[Page images and extracted text]
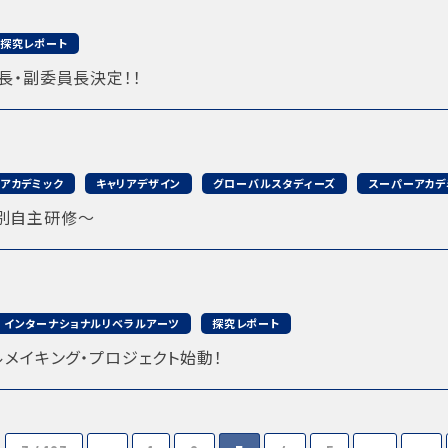
探究レポート
長・副委員長決定！！
アカデミック
キャリアデザイン
グローバルスタディーズ
スーパーアカデ
別自主研修〜
インターナショナルリベラルアーツ
探究レポート
ルメイキング・プロジェクト始動！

→ How to complete this task
Return the records above exactly as written, but without any of the pictures.

→ Expected answer
探究レポート
長・副委員長決定！！
アカデミック
キャリアデザイン
グローバルスタディーズ
スーパーアカデ
別自主研修〜
インターナショナルリベラルアーツ
探究レポート
ルメイキング・プロジェクト始動！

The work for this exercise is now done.